Last Week’s Court Rulings from the Alberta Court of Queen’s Bench, Court of Appeal and SCC.

Edited by Amanda Kostek & Christie Dewar

Royal Bank of Canada v Independent Electric and Controls Ltd, 2019 ABQB 217
Settlement Privilege | Exceptions

Brenenstuhl v Caldwell, 2019 ABQB 210
Expert Report l Admissibility l Change of Opinion

ABB Inc v Thurber, 2019 ABQB 203
Summary Trial | Conflicting Affidavit Evidence


Royal Bank of Canada v Independent Electric and Controls Ltd, 2019 ABQB 217

This was a decision on whether settlement privilege applied.
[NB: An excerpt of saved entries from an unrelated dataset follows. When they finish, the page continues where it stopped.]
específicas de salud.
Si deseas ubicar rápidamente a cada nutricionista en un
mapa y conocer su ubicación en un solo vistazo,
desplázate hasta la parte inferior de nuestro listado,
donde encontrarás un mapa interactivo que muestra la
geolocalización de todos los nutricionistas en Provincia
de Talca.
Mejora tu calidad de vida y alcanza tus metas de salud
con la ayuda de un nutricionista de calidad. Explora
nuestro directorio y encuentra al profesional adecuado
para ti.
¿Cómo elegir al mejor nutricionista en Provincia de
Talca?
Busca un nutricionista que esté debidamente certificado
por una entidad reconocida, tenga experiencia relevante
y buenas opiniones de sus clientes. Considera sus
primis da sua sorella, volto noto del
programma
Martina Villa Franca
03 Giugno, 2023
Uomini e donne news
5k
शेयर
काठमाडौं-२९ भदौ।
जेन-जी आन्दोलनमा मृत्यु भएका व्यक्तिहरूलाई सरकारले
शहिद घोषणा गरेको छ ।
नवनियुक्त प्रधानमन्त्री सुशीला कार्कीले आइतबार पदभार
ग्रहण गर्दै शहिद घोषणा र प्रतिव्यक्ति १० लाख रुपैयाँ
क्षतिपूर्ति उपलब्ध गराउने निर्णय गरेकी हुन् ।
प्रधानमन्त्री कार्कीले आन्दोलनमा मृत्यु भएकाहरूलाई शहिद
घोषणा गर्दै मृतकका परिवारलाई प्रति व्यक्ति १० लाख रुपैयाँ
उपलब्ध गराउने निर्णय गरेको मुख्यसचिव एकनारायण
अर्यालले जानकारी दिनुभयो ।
The Court found that it did apply, and it did not fall within an exception to the privilege. The Court confirmed that once settlement privilege is established, it cannot be unilaterally waived by one party:

[23]           I am satisfied that the conditions for settlement privilege are met in this case and the communications in relation to the Settlement Agreement are prima facie inadmissible. This privilege is a class privilege: Sable at para 12. The privilege belongs to both parties and cannot be unilaterally waived or overridden by either party: Bellatrix at para 26. Therefore, unless an exception is made out, the communications between the Receiver and Pembina are protected by settlement privilege.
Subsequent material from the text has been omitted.